« L’agence régionale de santé n’est pas la juxtaposition des services préexistants de l’État et de l’assurance maladie. Elle représente un nouveau mode de régulation du système de santé », avance Pierre-Emmanuel Blanc, directeur général de l’ARS de Poitou-Charentes. Chaque agence avait carte blanche pour s’organiser. Plus grande région française, Midi-Pyrénées s’est divisée en 8 territoires de santé et 33 bassins de santé, tandis que le Limousin, la plus petite, se contente d’un seul territoire de santé et de 11 territoires de proximité. En Poitou-Charentes, l’ARS appuie son découpage tant sur le diagnostic de l’Observatoire régional de santé pour les cinq territoires de santé, que sur la vie des acteurs pour choisir les zonages. Polytechnicien avec une expérience de la grande distribution, Xavier Chastel a en outre imprimé une coloration particulière à l’agence Midi-Pyrénées : placée sous le signe de « l’efficience », elle est organisée comme une entreprise, avec trois directions : financière, stratégie et qualité.
Proximité et démocratie sanitaire
En Limousin et en Poitou-Charentes, le plan régional de santé devrait être arrêté à l’automne. « Depuis deux ans, nous travaillons à fédérer les acteurs de santé dans une région réputée pour son individualisme et où il manque une stratégie en santé claire. À côté des instances de démocratie sanitaire, nous avons donc ajouté des instances de concertation pour les professionnels, qui font des propositions et que je rencontre deux jours par semaine. Le projet stratégique et le plan régional de santé en sont certes un peu retardés, mais leur mise en œuvre n’en sera que plus rapide », poursuit Xavier Chastel. L’ambition de pratiquer la démocratie sanitaire s’inscrit souvent dans le fonctionnement même de l’agence. Ainsi, en Poitou-Charentes, « l’organisation de l’agence reflète-t-elle la volonté d’être proche du terrain : nous avons adopté un modèle de pyramide inversée, où chaque délégation territoriale se trouve en contact avec la totalité des acteurs de terrain. Les services techniques de l’agence n’interviennent qu’en appui », reprend le directeur général. Autre point cardinal de cette démocratie sanitaire : elle tend à devenir quotidienne. « La loi HPST impose un partage constant entre les compétences de l’État et du conseil général. Il n’existe donc pas d’autres solutions que de travailler avec les élus », souligne Michel Laforcade, directeur général de l’ARS du Limousin. Une position que partage son collègue de Midi-Pyrénées : « Tout le monde entend se faire soigner à Toulouse, ce qui déséquilibre l’offre de soins. Nous cherchons donc à renforcer le système de soins en périphérie, ce qui nous amène à être proche des élus. Car toutes nos décisions ont un impact en termes d’emploi et d’aménagement du territoire. »

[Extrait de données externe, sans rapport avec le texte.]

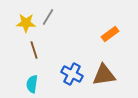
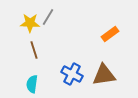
yellow star: moved 4 px right
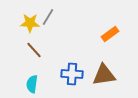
brown line: rotated 24 degrees counterclockwise
blue cross: rotated 25 degrees counterclockwise
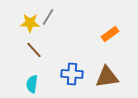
brown triangle: moved 3 px right, 2 px down
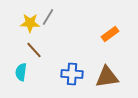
cyan semicircle: moved 11 px left, 12 px up
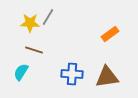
brown line: rotated 30 degrees counterclockwise
cyan semicircle: rotated 24 degrees clockwise
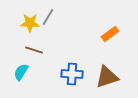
brown triangle: rotated 10 degrees counterclockwise
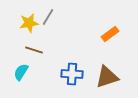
yellow star: moved 1 px left; rotated 12 degrees counterclockwise
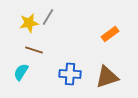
blue cross: moved 2 px left
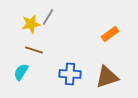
yellow star: moved 2 px right, 1 px down
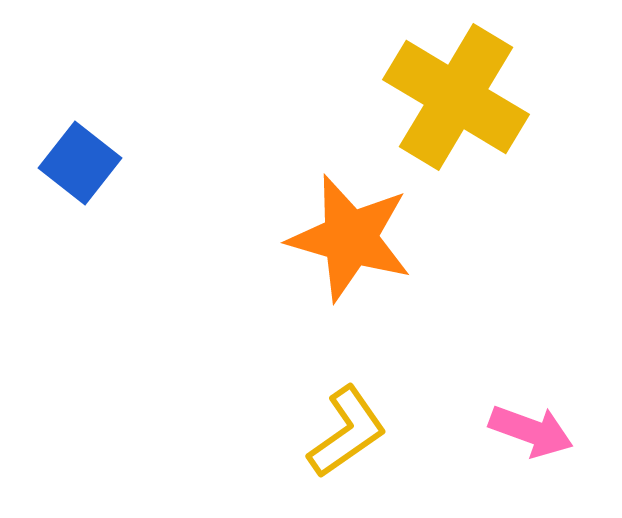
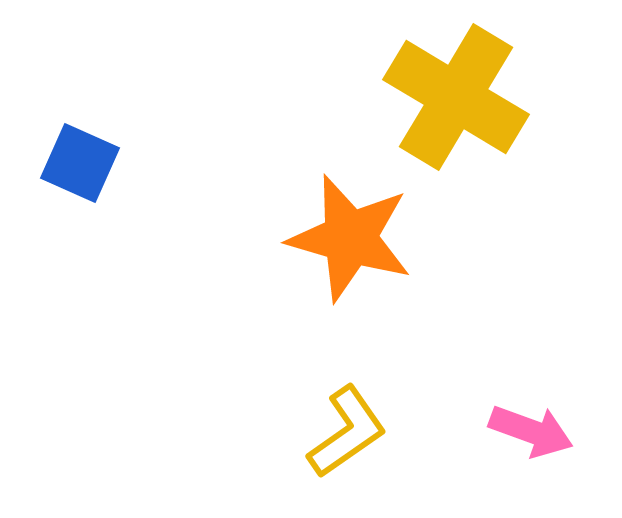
blue square: rotated 14 degrees counterclockwise
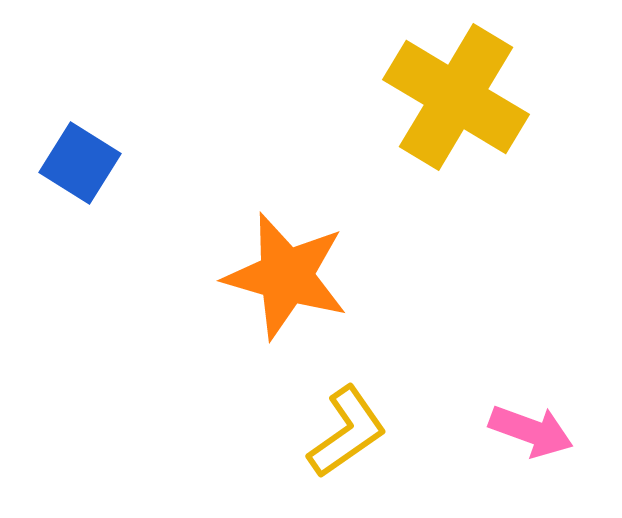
blue square: rotated 8 degrees clockwise
orange star: moved 64 px left, 38 px down
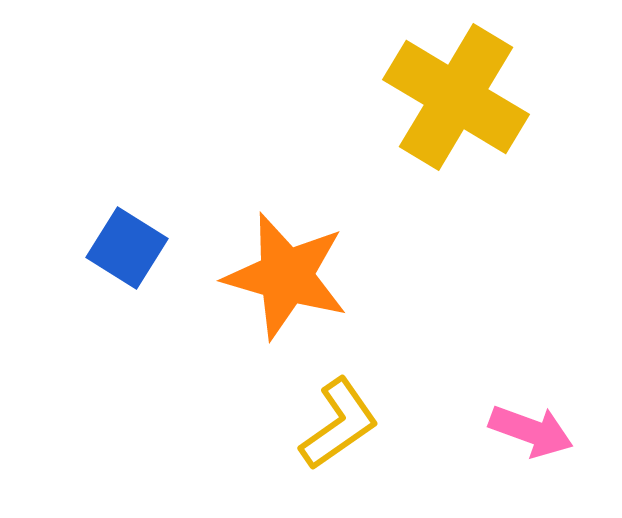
blue square: moved 47 px right, 85 px down
yellow L-shape: moved 8 px left, 8 px up
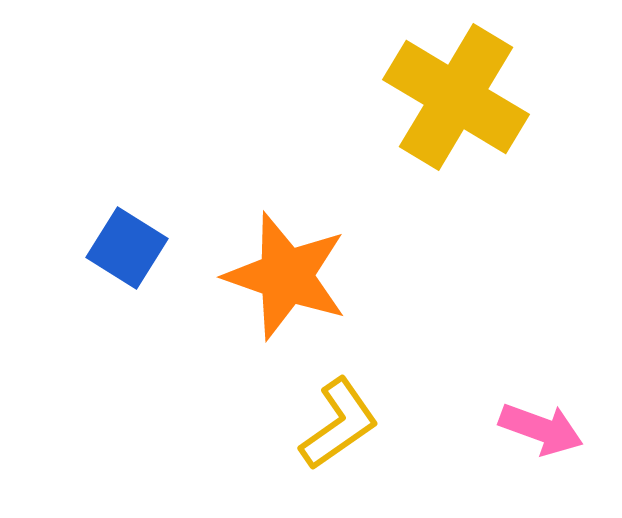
orange star: rotated 3 degrees clockwise
pink arrow: moved 10 px right, 2 px up
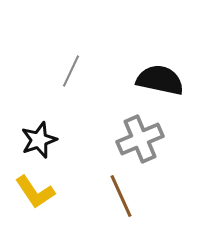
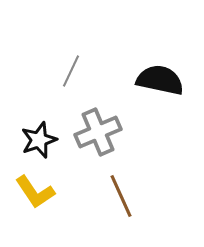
gray cross: moved 42 px left, 7 px up
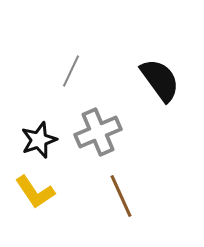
black semicircle: rotated 42 degrees clockwise
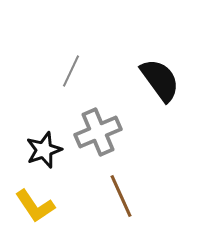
black star: moved 5 px right, 10 px down
yellow L-shape: moved 14 px down
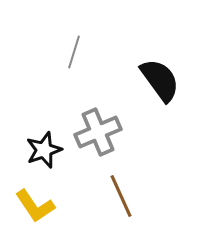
gray line: moved 3 px right, 19 px up; rotated 8 degrees counterclockwise
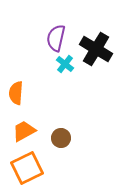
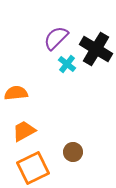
purple semicircle: rotated 32 degrees clockwise
cyan cross: moved 2 px right
orange semicircle: rotated 80 degrees clockwise
brown circle: moved 12 px right, 14 px down
orange square: moved 6 px right
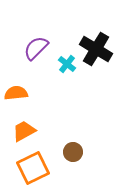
purple semicircle: moved 20 px left, 10 px down
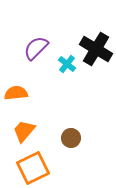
orange trapezoid: rotated 20 degrees counterclockwise
brown circle: moved 2 px left, 14 px up
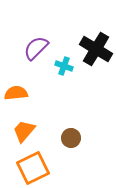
cyan cross: moved 3 px left, 2 px down; rotated 18 degrees counterclockwise
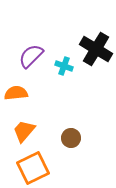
purple semicircle: moved 5 px left, 8 px down
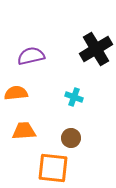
black cross: rotated 28 degrees clockwise
purple semicircle: rotated 32 degrees clockwise
cyan cross: moved 10 px right, 31 px down
orange trapezoid: rotated 45 degrees clockwise
orange square: moved 20 px right; rotated 32 degrees clockwise
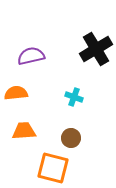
orange square: rotated 8 degrees clockwise
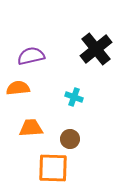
black cross: rotated 8 degrees counterclockwise
orange semicircle: moved 2 px right, 5 px up
orange trapezoid: moved 7 px right, 3 px up
brown circle: moved 1 px left, 1 px down
orange square: rotated 12 degrees counterclockwise
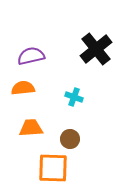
orange semicircle: moved 5 px right
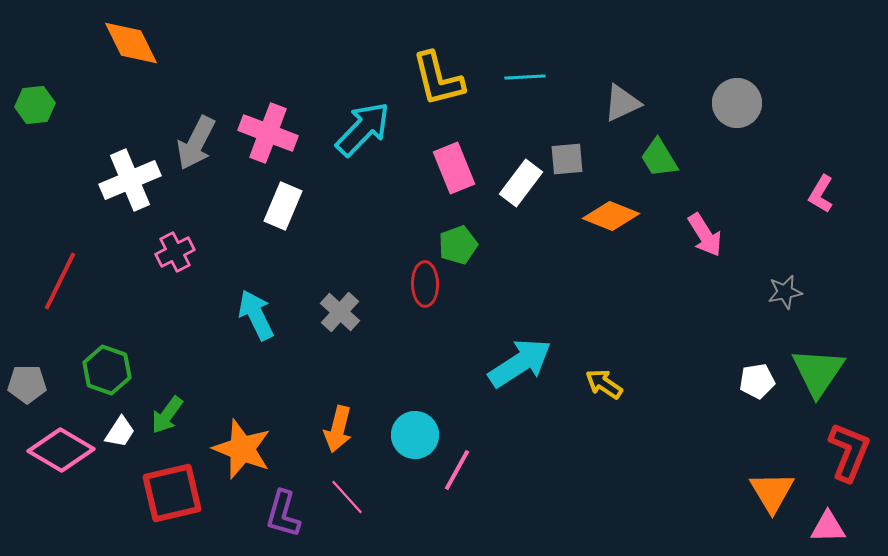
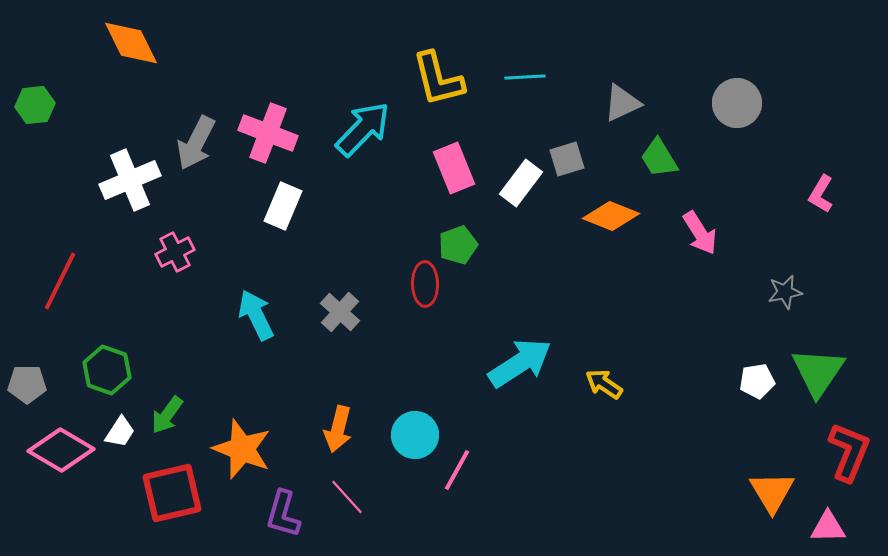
gray square at (567, 159): rotated 12 degrees counterclockwise
pink arrow at (705, 235): moved 5 px left, 2 px up
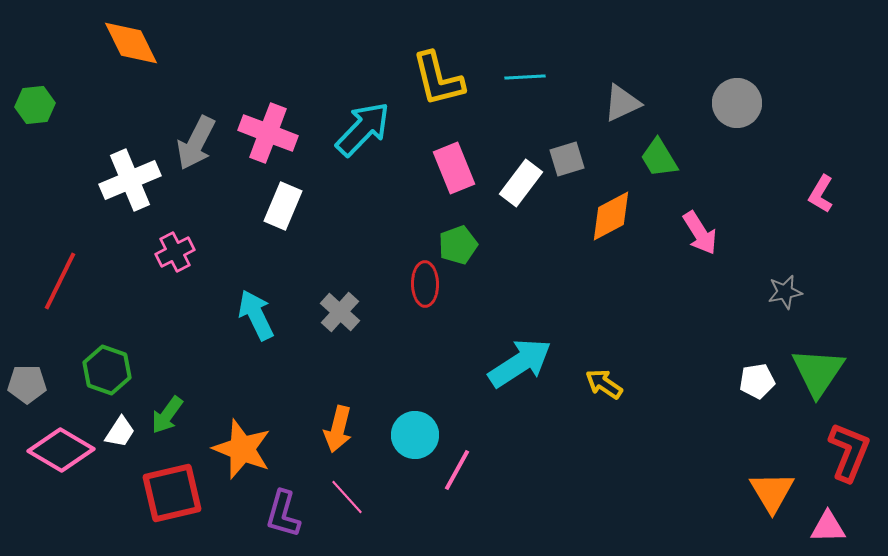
orange diamond at (611, 216): rotated 50 degrees counterclockwise
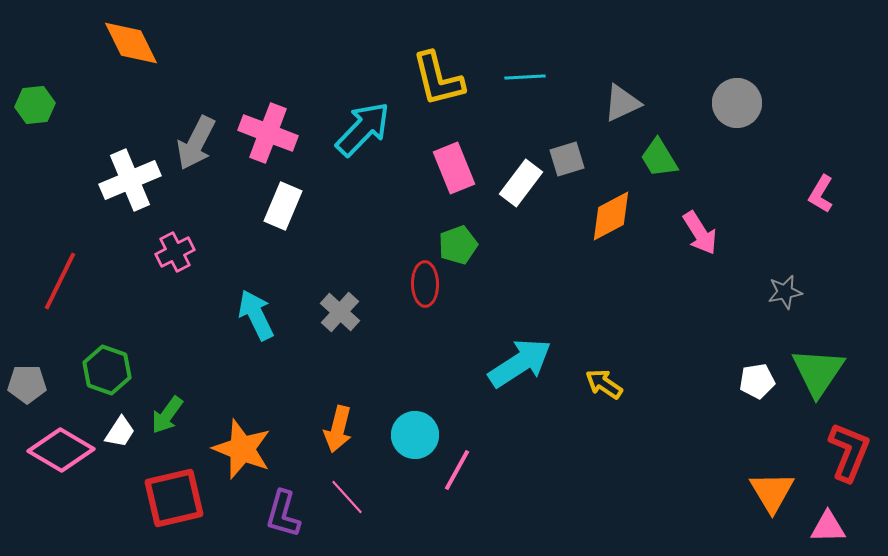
red square at (172, 493): moved 2 px right, 5 px down
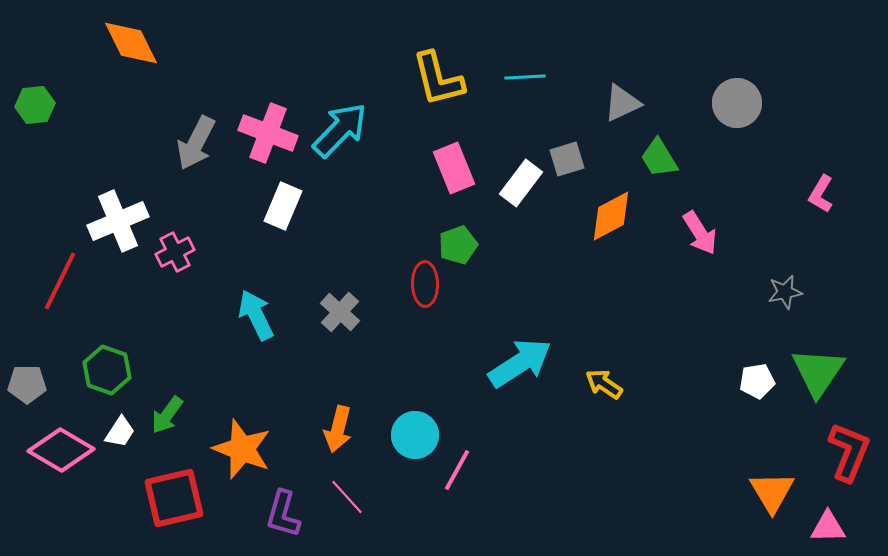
cyan arrow at (363, 129): moved 23 px left, 1 px down
white cross at (130, 180): moved 12 px left, 41 px down
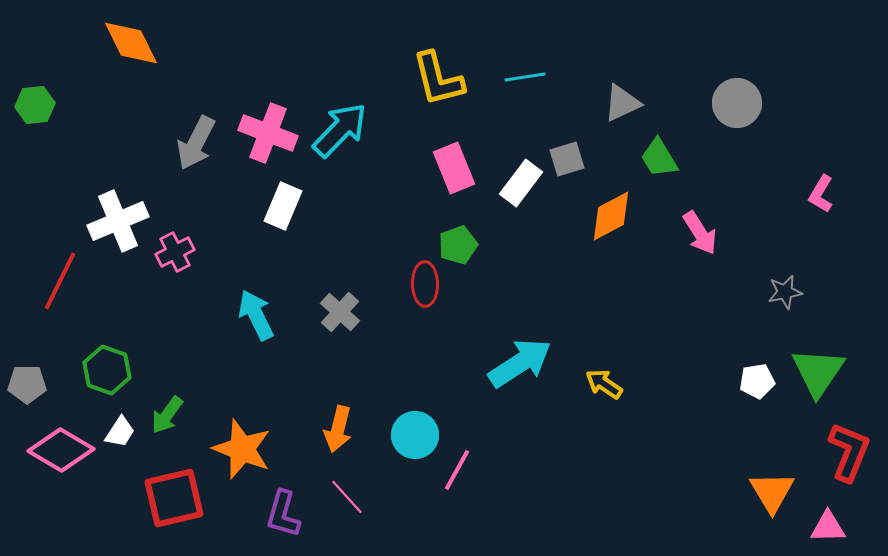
cyan line at (525, 77): rotated 6 degrees counterclockwise
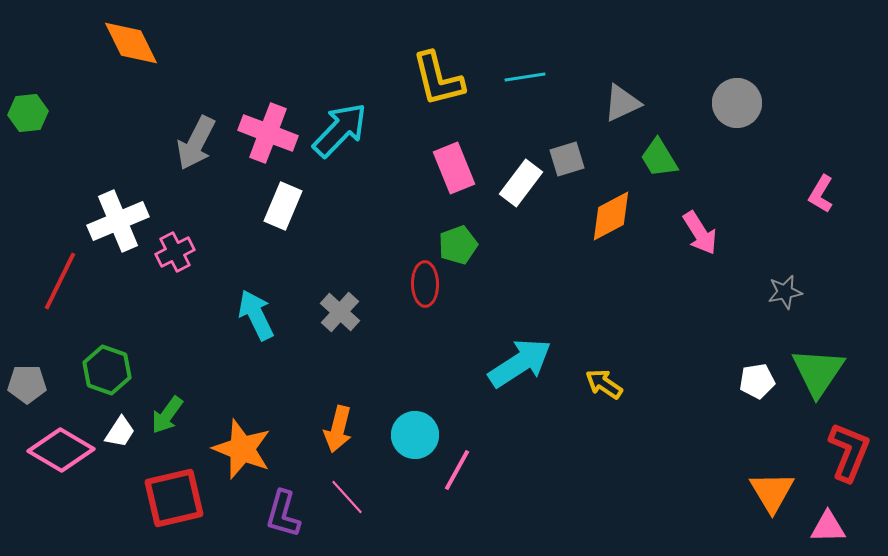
green hexagon at (35, 105): moved 7 px left, 8 px down
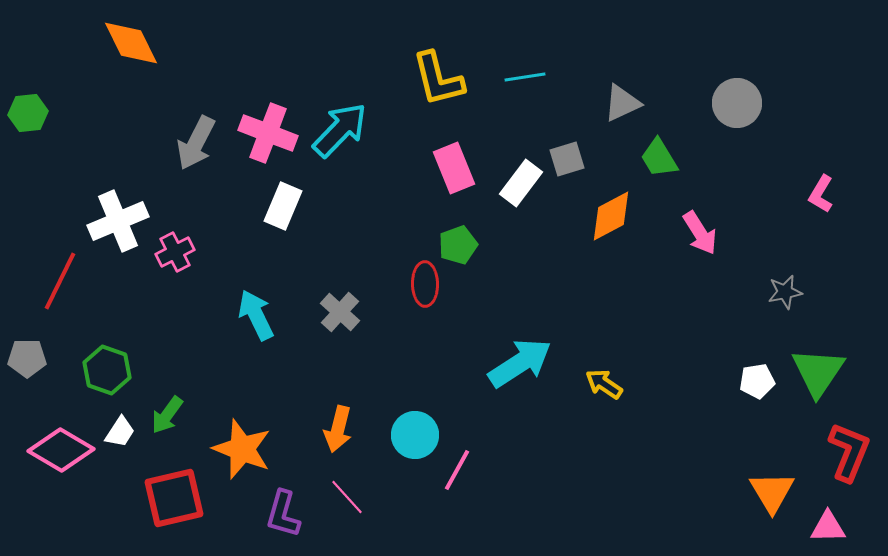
gray pentagon at (27, 384): moved 26 px up
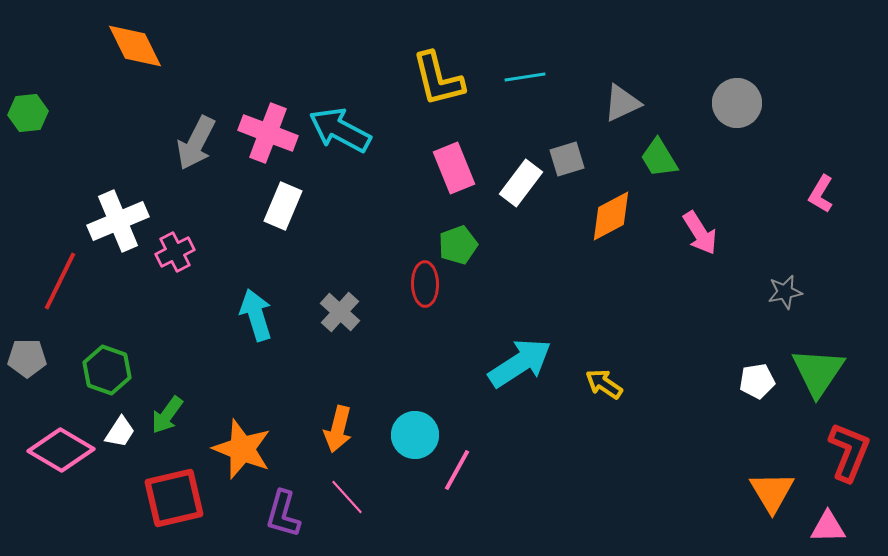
orange diamond at (131, 43): moved 4 px right, 3 px down
cyan arrow at (340, 130): rotated 106 degrees counterclockwise
cyan arrow at (256, 315): rotated 9 degrees clockwise
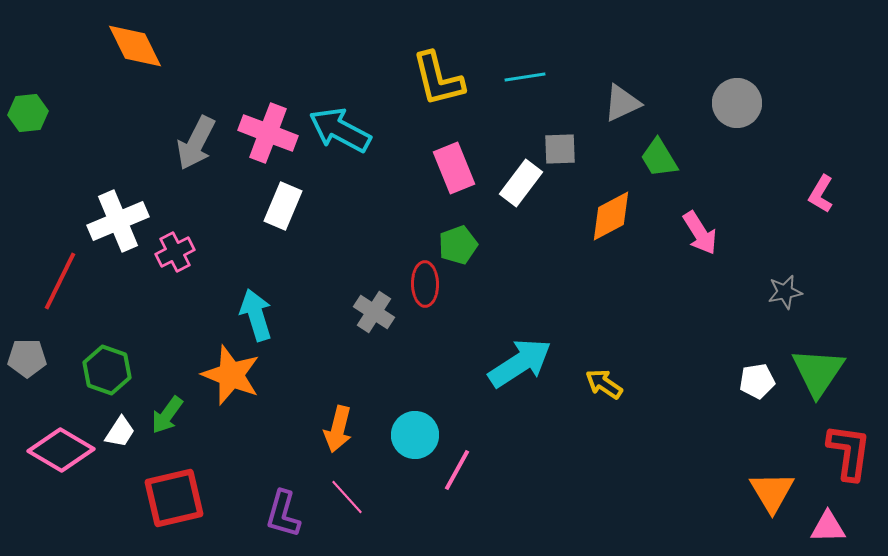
gray square at (567, 159): moved 7 px left, 10 px up; rotated 15 degrees clockwise
gray cross at (340, 312): moved 34 px right; rotated 9 degrees counterclockwise
orange star at (242, 449): moved 11 px left, 74 px up
red L-shape at (849, 452): rotated 14 degrees counterclockwise
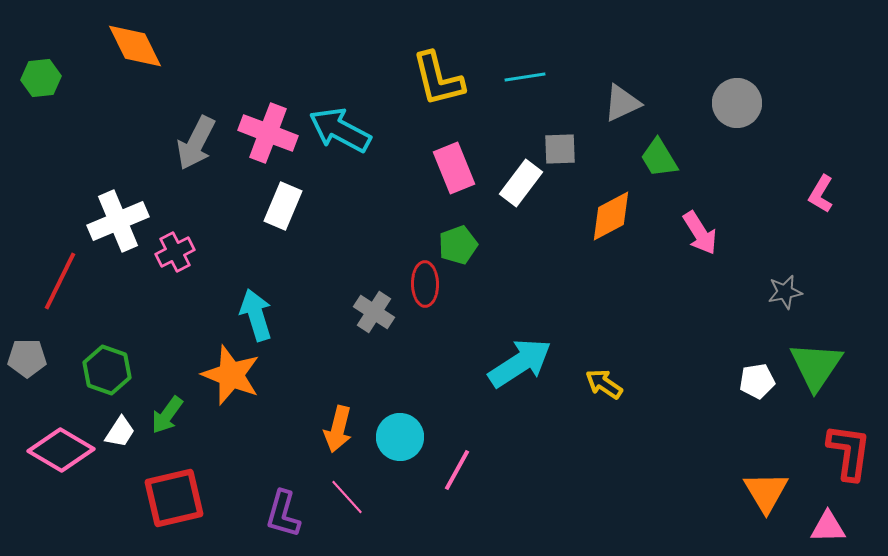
green hexagon at (28, 113): moved 13 px right, 35 px up
green triangle at (818, 372): moved 2 px left, 6 px up
cyan circle at (415, 435): moved 15 px left, 2 px down
orange triangle at (772, 492): moved 6 px left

Des solutions locales aux problèmes partagés par tous
« Les infirmières et aides-soignantes occupent leur poste pendant cinq ans en moyenne, puis changent radicalement de voie. Il faut accompagner ces personnels paramédicaux, depuis leur formation jusqu’à leur maintien en poste », relève également Xavier Chastel. Pour contrer cet écueil, Pierre-Emmanuel Blanc avance une piste : « Au travers de notre schéma directeur des ressources humaines, nous nous intéressons au recrutement des aides-soignants, ainsi qu’au développement des compétences des aidants familiaux. L’une de nos ambitions est d’offrir des analyses fines du terrain, permettant de mettre en adéquation l’offre et la demande de travail dans le domaine de la santé. » Le Limousin et Midi-Pyrénées affrontent l’inégale répartition des médecins en explorant tous deux la piste de l’exercice collectif au sein de maisons de santé, mais suggèrent aussi d’autres pistes : « J’ai demandé à ce que les hôpitaux locaux servent d’appuis à des consultations avancées dispensées par les spécialistes libéraux et hospitaliers », explique Michel Laforcade. Visant le développement des hôpitaux dans les chefs-lieux de canton, l’ARS de Midi-Pyrénées entend aussi peser sur l’offre de soins en travaillant sur l’attractivité des hôpitaux, sur la répartition des stages des internes ou encore sur la création de cabinets secondaires pour les médecins, en collaboration avec les élus communaux.
Un regret, cependant, se fait jour : l’oubli de la dimension sociale dans les attributions des ARS. « En matière de santé, seuls 10 à 12 % des déterminants relèvent du soin. Nous devons être en capacité de travailler avec les Départements sur la santé des plus précaires, car ces populations ne vont jamais au-devant des soins. Nous devons imaginer des points d’accès de proximité : le psychiatre a toute sa place dans le camion du Samu social, par exemple et les délégués cantonaux de la MSA pourraient nous aider à relayer l’information entre pairs », estime ainsi Michel Laforcade.